When Chris called me about San Francisco, I couldn't stop thinking about this pail and shovel set my sister bought for Noah for Christmas. She'd asked me what he needed; I told her we didn't have any fun outdoor yard toys and that we were really looking forward to getting him a little sandbox for our backyard in Portland. So suddenly when Portland was looking like San Francisco, I thought a lot about that pail and what could have been.

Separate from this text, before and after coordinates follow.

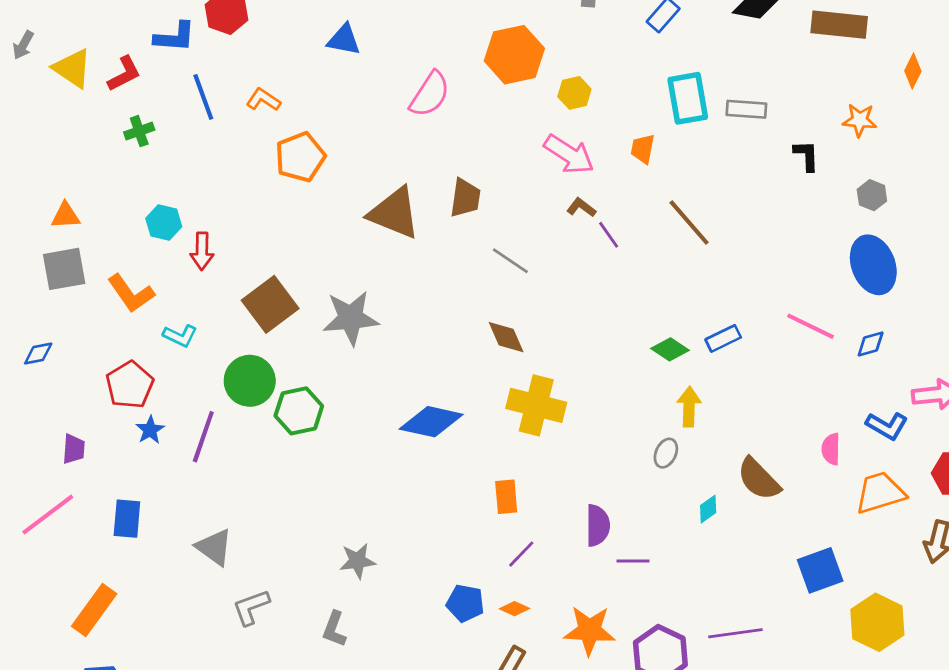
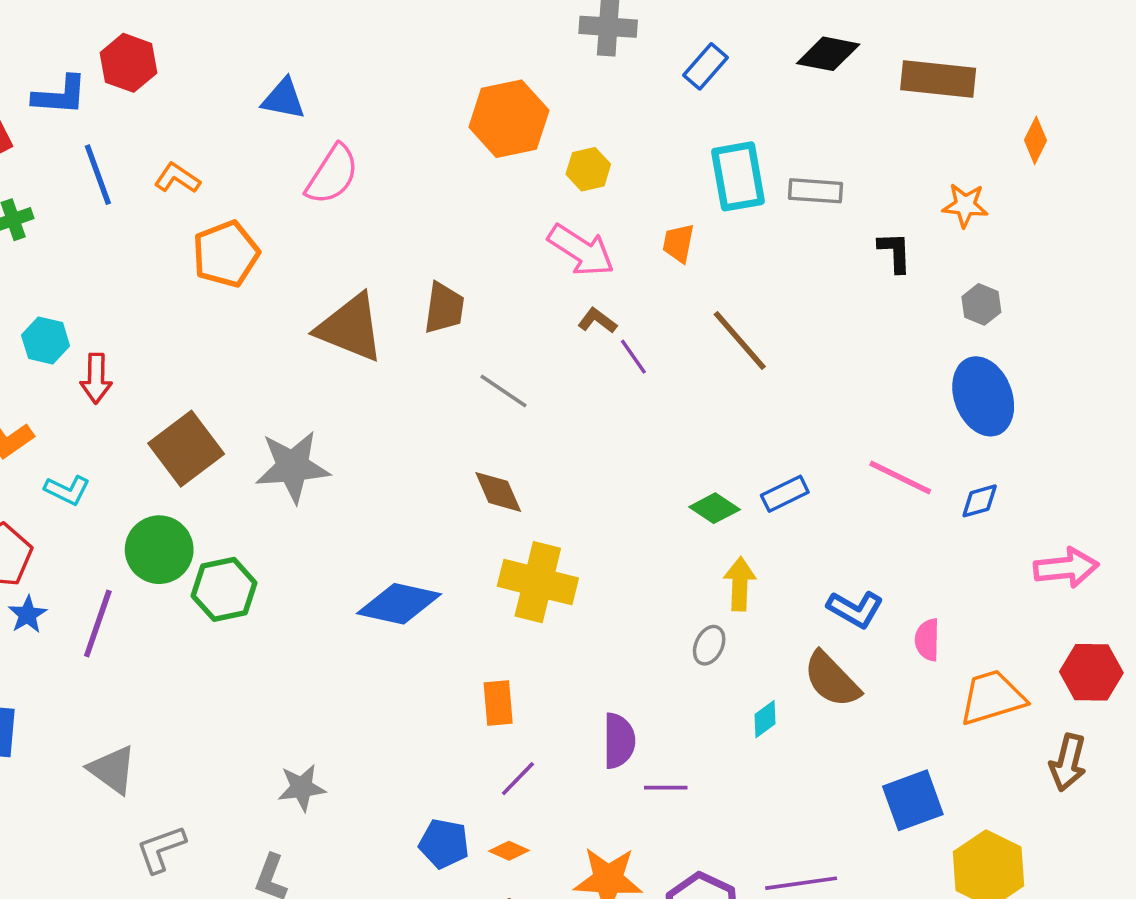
pink semicircle: (430, 94) -> (332, 175), moved
blue L-shape: (887, 426) -> (855, 609), moved

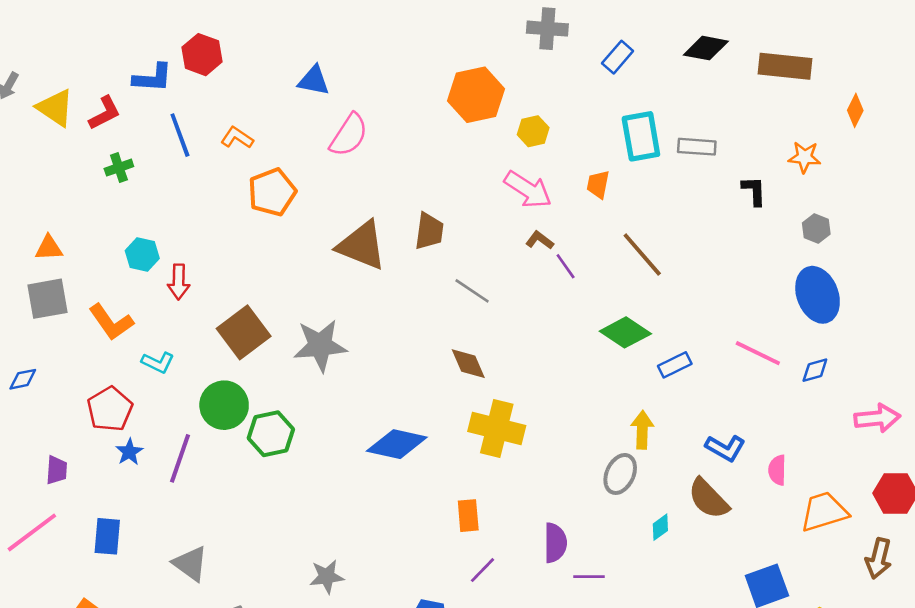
green diamond: (715, 508) -> (625, 332), moved, size x1.4
gray ellipse: (709, 645) -> (620, 474), size x1.4

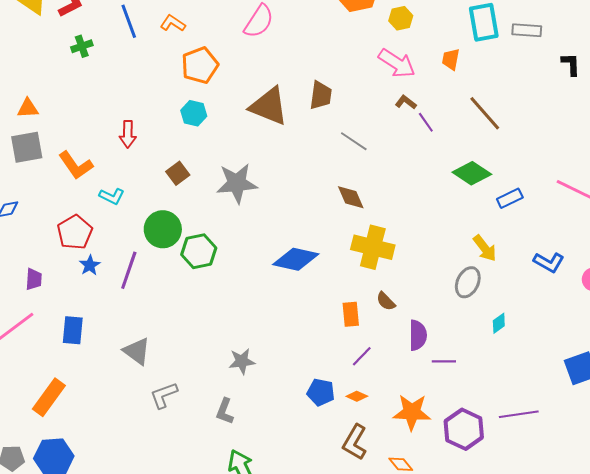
cyan hexagon: (142, 255) -> (194, 113), moved
brown square: (244, 332) -> (178, 173), size x0.6
yellow arrow: (642, 430) -> (485, 248), turned 140
brown semicircle: (708, 499) -> (386, 301), moved, size x0.6

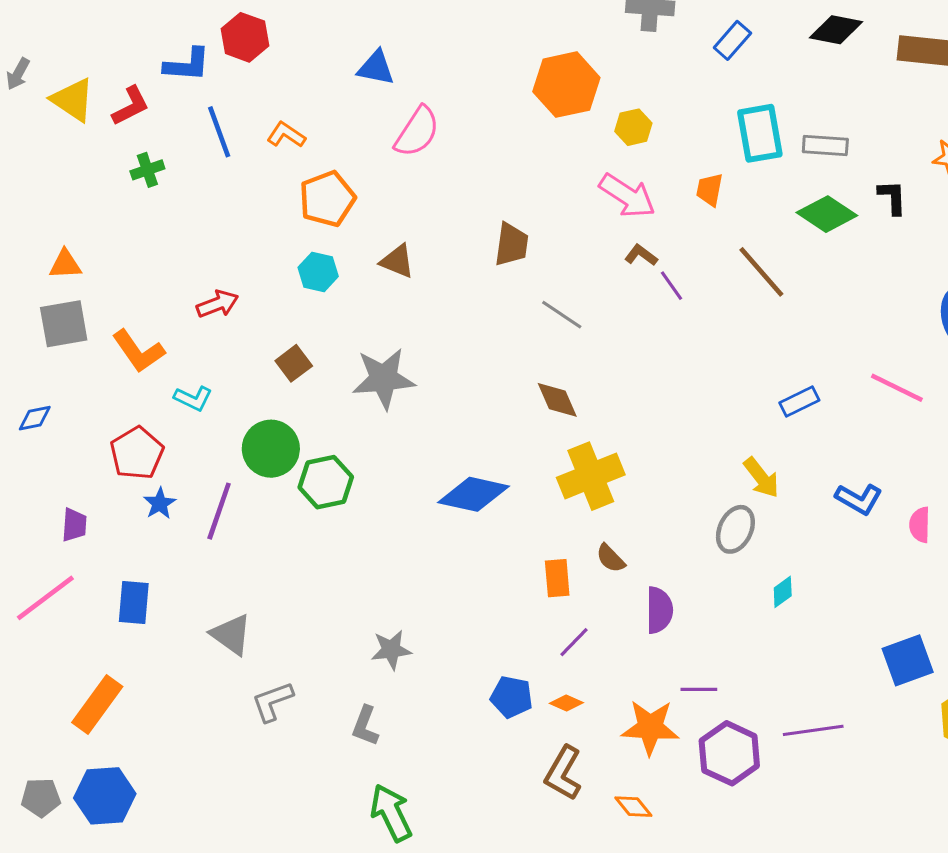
brown triangle: (269, 106) -> (397, 261), moved, size x0.6
red arrow: (128, 134) -> (218, 304), turned -112
green diamond: (472, 173) -> (827, 214), moved
yellow cross: (373, 247) -> (591, 476), turned -36
purple line: (444, 361) -> (699, 689), moved

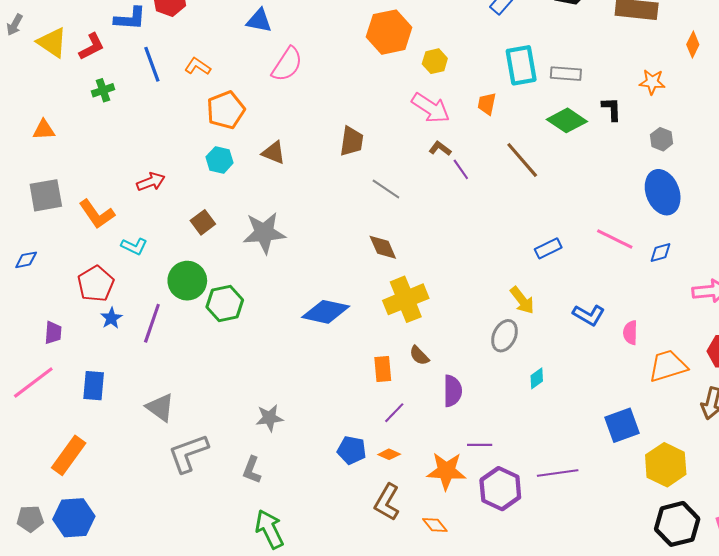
orange triangle: (65, 264) -> (44, 130), moved
gray L-shape: (272, 702) -> (188, 453), size x1.4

Parenting is difficult for me because sometimes I feel like I'm trying to replicate the best parts of my youth for my son in an entirely different environment. Maybe you feel the same way. When you raise children differently than you were raised, it really is like speaking a foreign language. It's clunky and stressful and the nostalgic moments are few and far between. We didn't have space in this Brooklyn apartment for a Christmas tree the past two years and while we made do with paper decorations, it felt like bullshit Christmas. Real Christmas is like how things are at my parents' house, with a tree and cookies and a big table for family to gather for a meal.
So for the first few days that I was processing this move, I was mad and sad and bad. I don't feel bad admitting that here because I'm in a different head space today, and I think it's important to say it. In those early days I was desperate to read blogs and experiences in which people were raising children in small spaces, so I spent a ton of time Street Viewing SF from afar and digging around in archives.
Then two things happened to change my perspective.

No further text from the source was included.